From Servers to Serverless (long-form)
Note: a condensed version of this article appears on acloud.guru.
Serverless computing, or just serverless, is a new cloud computing paradigm that promises to deliver lower overall development and operational costs, due to a combination of new technologies and pricing methods. Like other pieces of organically coined technical jargon, it does not have a precise, standardized definition, and is used interchangeably to refer to commercial products, open-source projects, as well as aspects of the underlying technology itself. In addition, the term can misleadingly suggest that no actual servers are involved, which is confusing and false.
Instead of trying to formulate one true definition of serverless, this article lays out a possible history of its evolution, seen through the lens of monetary cost savings. In this scenario, there is the loosely-defined developer (a person or company), and a commercial entity called the provider (generally a company). The developer wants to use a certain number of Internet-connected servers to build a new application, and the provider wants to make the developer’s task easier by taking over varying degrees of mundane, lower-level tasks for them, in exchange for cold, hard currency.
This trade-off of labor for cost between developer and provider is the focus of this article, as a means of explaining how “serverless” came to be. The precise trade-off chosen by any given developer is affected by many factors, such as their budget, reliability needs, and general degree of do-it-yourself spirit. Serverless computing is a new point in this spectrum of trading labor for cost, and in order to understand how we got there, we first start at servers.
In the beginning, there were servers.
These were large, flat, physical boxes with expensive, industrial-grade computers inside. Servers were procured by buying or leasing, or building them from parts.
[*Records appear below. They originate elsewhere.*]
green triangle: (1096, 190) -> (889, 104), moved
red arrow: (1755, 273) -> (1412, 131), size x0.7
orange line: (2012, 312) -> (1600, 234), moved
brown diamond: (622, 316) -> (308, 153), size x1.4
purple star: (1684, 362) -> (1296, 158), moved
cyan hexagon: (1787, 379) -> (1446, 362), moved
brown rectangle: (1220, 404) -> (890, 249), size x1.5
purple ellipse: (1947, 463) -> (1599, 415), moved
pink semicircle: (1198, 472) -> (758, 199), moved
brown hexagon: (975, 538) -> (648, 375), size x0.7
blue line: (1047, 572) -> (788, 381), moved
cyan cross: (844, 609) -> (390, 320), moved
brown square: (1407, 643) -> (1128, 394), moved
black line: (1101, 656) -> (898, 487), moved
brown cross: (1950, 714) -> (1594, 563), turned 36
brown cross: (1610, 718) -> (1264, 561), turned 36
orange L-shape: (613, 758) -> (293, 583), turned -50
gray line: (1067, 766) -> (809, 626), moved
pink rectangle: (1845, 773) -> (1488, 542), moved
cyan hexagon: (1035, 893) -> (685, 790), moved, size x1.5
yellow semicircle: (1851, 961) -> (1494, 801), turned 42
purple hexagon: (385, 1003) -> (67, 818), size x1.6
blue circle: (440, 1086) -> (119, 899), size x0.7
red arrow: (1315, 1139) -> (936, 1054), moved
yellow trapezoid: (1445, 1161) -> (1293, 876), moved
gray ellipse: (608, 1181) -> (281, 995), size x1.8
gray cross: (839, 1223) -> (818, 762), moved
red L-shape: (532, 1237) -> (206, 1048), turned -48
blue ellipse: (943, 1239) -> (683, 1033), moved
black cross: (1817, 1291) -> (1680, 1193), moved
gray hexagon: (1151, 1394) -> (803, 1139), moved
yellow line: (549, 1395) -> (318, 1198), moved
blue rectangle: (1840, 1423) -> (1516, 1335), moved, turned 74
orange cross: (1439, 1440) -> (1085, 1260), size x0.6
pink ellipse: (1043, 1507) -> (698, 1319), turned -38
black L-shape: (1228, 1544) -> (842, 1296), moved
They were generally placed inside data centers with redundant power supplies and fast Internet connections. The developer would generally have to perform (or pay someone to perform) manual tasks like physically installing the box inside a metal frame called a rack, checking for and replacing malfunctioning parts, physically pressing a power reset button when necessary, and putting out literal fires caused by overheating equipment.
Only once the server was physically placed in a server rack, powered up, and connected to the Internet could the developer start using it by installing an operating system. After the operating system came installing and configuring various software like web servers, databases, and caches. The actual application’s code would then have to be copied to each server and started, and finally, the servers would have to be monitored, operating system security patches applied, and new servers added when application usage increased or servers failed.
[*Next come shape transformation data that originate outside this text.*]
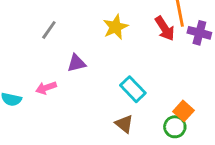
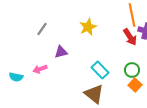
red arrow: (165, 28) -> (130, 37), moved
brown triangle: (124, 124) -> (94, 94), size x1.5
green circle: (175, 127) -> (132, 70), moved

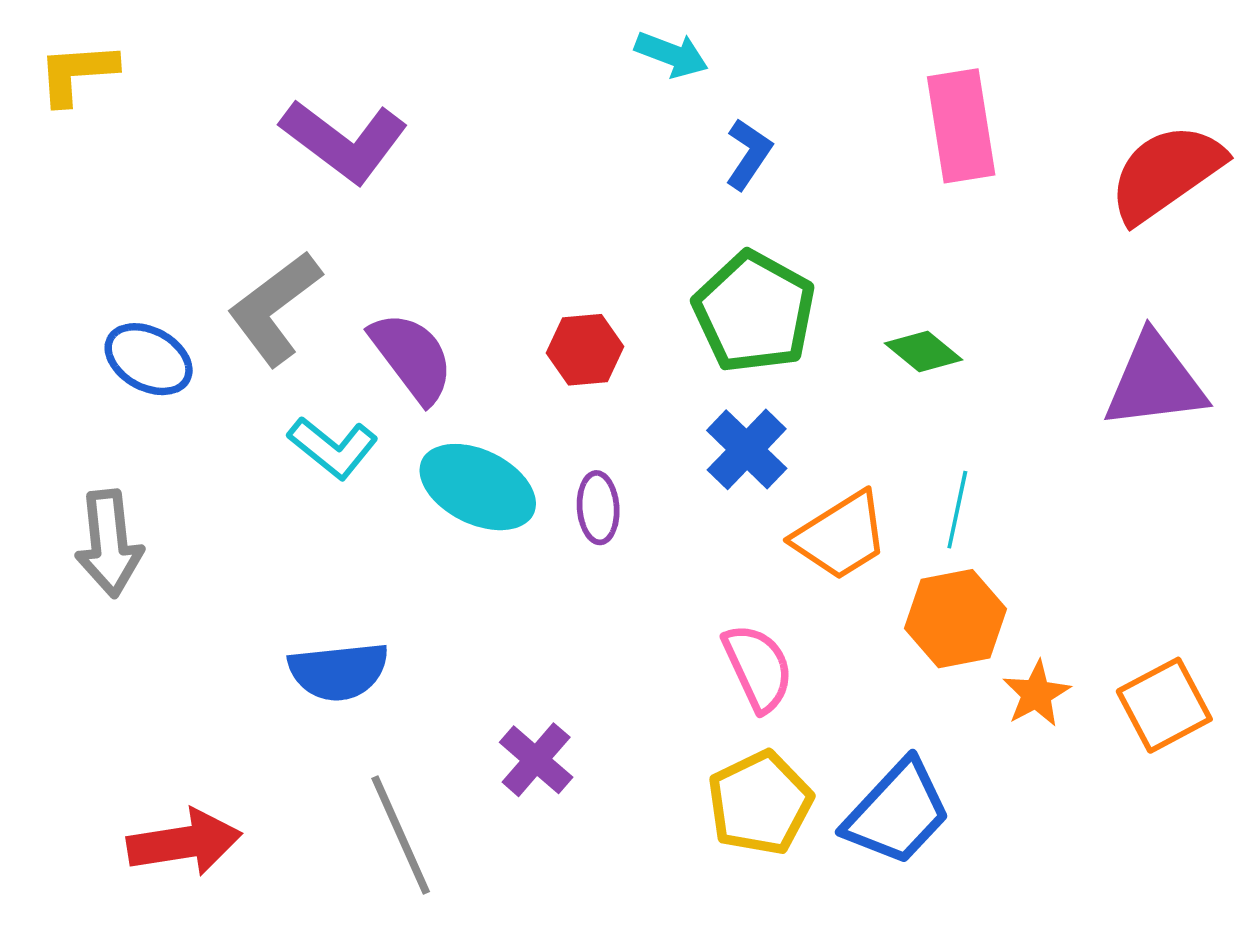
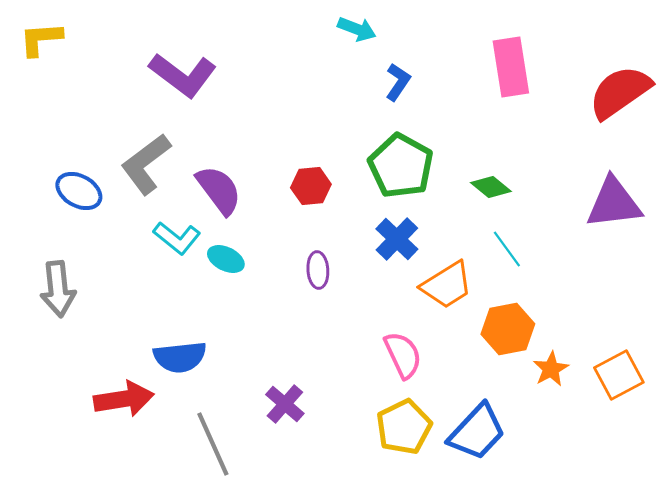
cyan ellipse: (478, 487) -> (226, 259), moved, size x0.6
cyan line: (957, 510) -> (507, 249), moved, turned -48
red arrow: (184, 843) -> (124, 399), moved

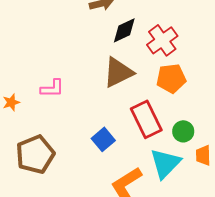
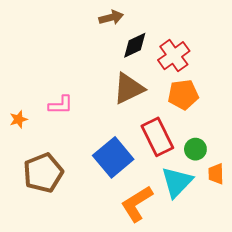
blue square: (103, 139) -> (113, 157), size x1.6

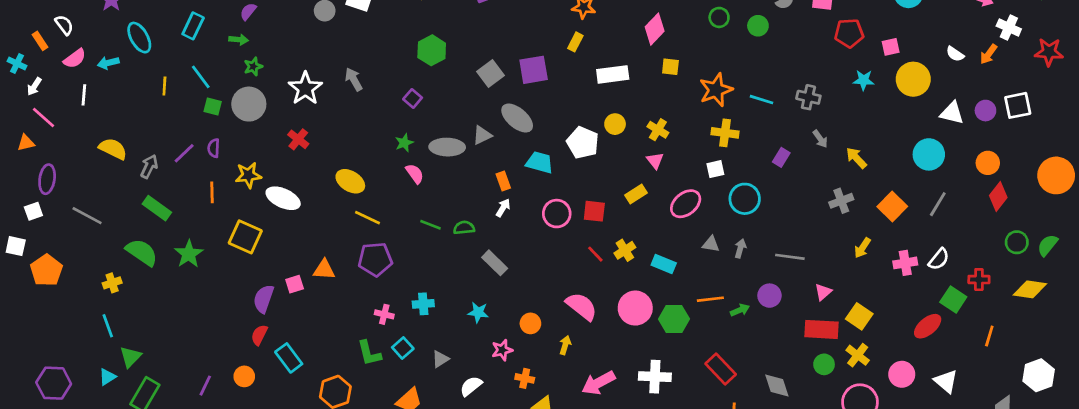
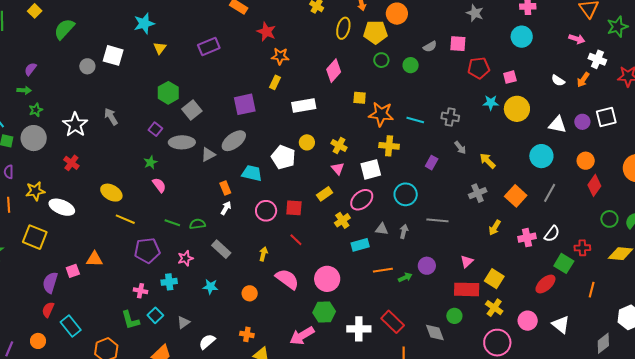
yellow square: (670, 67) -> (360, 98), moved
gray square: (491, 74) -> (192, 110), moved
yellow circle: (913, 79) -> (517, 109), moved
orange star: (716, 90) -> (381, 114), turned 30
gray ellipse: (517, 118) -> (234, 141), turned -75
gray ellipse: (447, 147) -> (182, 142), moved
white square: (715, 169) -> (371, 169), moved, size x1.5
yellow cross: (625, 250) -> (342, 220), moved
gray line: (790, 257) -> (437, 220), moved
purple pentagon: (375, 259) -> (147, 251), moved
cyan rectangle: (664, 264) -> (360, 245), moved, turned -36
green hexagon: (674, 319) -> (324, 312), moved
yellow arrow: (565, 345) -> (263, 254), moved
pink star: (502, 350) -> (185, 258), moved
green circle: (824, 364) -> (454, 316), moved
white cross: (655, 377) -> (359, 329), moved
The time and effort involved in administering a server in this manner can far exceed the time required to develop an application, and represents an ongoing cost for as long as the application is running. The benefit of this model, however, is the absolute control over the physical hardware, similar to buying a server and connecting it to a home Internet connection. Since the developer retains complete control of the hardware and all software running on it, a $10,000 server will deliver a constant $10,000 worth of performance to the developer, unlike some of the value-added models discussed later.
Today, this model of running servers has been streamlined into commercial forms such as server colocation, bare metal hosting, and dedicated servers, each varying in the degree of manual labor required, method of hardware procurement, and pricing model. It is still best suited for those who need absolute control over their own hardware (for maximum performance, custom hardware, or legal compliance reasons, for example), and are willing and able to put in the effort required to maintain it. Generally speaking, this group comprises large organizations with dedicated I.T. staff and specialized needs.
With the advent of virtualization technology, and particularly hardware support for it baked into CPUs around 2005, a physical server could be efficiently split into multiple, smaller virtual servers (or virtual machines). Each virtual server would run its own separate copy of a standard operating system like Linux, Windows, or FreeBSD, completed isolated from any other virtual servers that may be running on the same physical machine. The expensive $10,000 server could now be split into five smaller $2,000 servers, each running a different operating system, with no modifications required to any existing software. If two such servers had been procured by an over-zealous developer, and were idle 50% of the time, they could be consolidated into a single server running two virtual machines.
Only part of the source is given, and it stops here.